Viruses, Errors, and You

Not that I would ever wish this upon anyone, but let’s pretend that you just became one of the unlucky 1.5 million people (at the time of this writing) to be infected with COVID-19.  Since this post is primarily about error handling — don’t worry, I’ll get there — let’s think about the errors that may have occurred up to the point when you became sick. In other words, what went wrong, what mistakes were made, to cause this undesirable end result.

    • Maybe Patient Zero was a jerk who coughed on dozens of other people, accelerating the initial spread.
    • Maybe China’s government bungled the initial response, allowing the virus to leave its borders and/or misleadingly downplaying the threat.
    • Maybe your own government didn’t act quickly enough to enact social distancing and ramp up testing.
    • Maybe testing was ramped up, but there weren’t enough supplies or staff members to process those tests.
    • Maybe one of your coworkers or family members ignored social distancing rules and got you infected.
    • Or maybe none of the above happened, and you just screwed it up for yourself by trying to break the doorknob licking world record.

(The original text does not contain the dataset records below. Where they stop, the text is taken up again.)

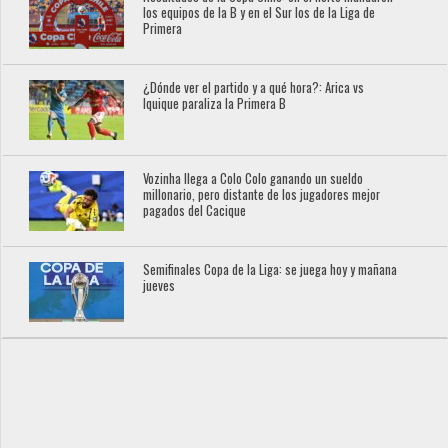
los equipos de la B y en el Sur los de la Liga de
Primera
¿Dónde ver el partido y a qué hora?: Arica vs
Iquique paraliza la Primera B
Vozinha llega a Colo Colo ganando un sueldo
millonario, pero distante de los jugadores mejor
pagados del Cacique
Semifinales Copa de la Liga: se juega hoy y mañana
jueves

Naturally, at the top of that list, we could put “COVID-19 came into existence.” And with the exception of that mutation “error,” what all of the above problems have in common is that they are preventable. If the right people take the right actions, at the right times, the number of cases of COVID-19 — perhaps including yours — can be reduced.

By this point, however, containment isn’t practical, and with the long incubation period, it may never have been. (You could argue that, if China had acted aggressively and early enough, COVID-19 could’ve been completely contained. My analogy kind of breaks down on that issue, so I won’t get into it.) In any system that is large or complex enough, you will inevitably have failures — people make mistakes, governments dawdle, our scientific understanding proves insufficient. Members of society at large will get sick, with or without showing any symptoms, and everyone else has to figure out how to deal with that.

What does all of this have to do with Spycursion? One of my (many) quarantine projects has been improving the game’s error handling. Just like with a pandemic, any large software project has a massive number of moving parts, any number of which can and will fail. Preventing failures entirely is a lost cause, just like relying on 7.2 billion humans to follow hygiene guidelines flawlessly is a lost cause.

To hammer this point home, consider a few possible sources of errors we, as the game developers, might have to deal with:

    • Server-side infrastructure problems, such as a database becoming unavailable
    • A game client making invalid API calls
    • A game client making valid API calls that violate game rules — in other words, a player trying to cheat
    • Some poorly-written Slang software making an incorrect function call
    • A player running a piece of Slang software incorrectly, like putting “1 / 0” into a calculator program

You might notice that some of these error sources are entirely out of our control! We cannot control what players will do, but we can make sure that Spycursion still does The Right Thing™ when faced with an unexpected situation. This is the essence of error handling.

But what exactly is The Right Thing™ when it comes to, say, a database failure? What happens when the game server calls login_player and the result is error: database unreachable? We don’t just immediately show this message to the player verbatim, partly because it’s meaningless to them, but also because the problem may still be fixable. Ideally, this database will have a backup copy ready to go, so the code can try the same call to a different database server and everything is hunky dory. If the backup is down too, then the player can’t log in, and we have no choice but to tell them something. So that message error: database unreachable bubbles up through a series of constructs, which I won’t get into details about but often looks something like try { stuff } catch(errors) { other-stuff }. (Common Lisp has its own powerful tools for handling errors, but that’s another post for another time.) In the end, the player receives a less confusing message, like: “Oh crap, something went wrong with Spycursion, but don’t worry, we’re gonna fix it ASAP, promise, please don’t talk smack about us on Twitter, kthxbai.”

The Slang calculator program is an interesting scenario, and somewhat unique to Spycursion, because it deals with player-written code. We do provide (simple) features in Slang to deal with errors and warnings, so a well-written calculator program would throw a “divide by zero” error on its own. But there’s always the possibility of a poorly-written calculator that forces us to deal with that division by zero. In that scenario, we still handle the error, but not necessarily without a penalty to the player who wrote the faulty Slang code. (Don’t say I didn’t warn you…)

In all cases, a lower-level error bubbles up to higher levels until it is either handled or we give up and send a pleading message to the player. Going back to our unfortunate COVID-19 scenario, perhaps you can see a similar process playing out:

Error: Virus created

Error: Containment failure

Error: Not enough tests

Error: Unable to process tests

Error: Social distancing breach detected

Error: Too many doorknobs licked

Just like a well-designed software system, a well-designed public health system will reduce illness by handling these “errors.” Well, except that last one. There’s still no cure for stupidity.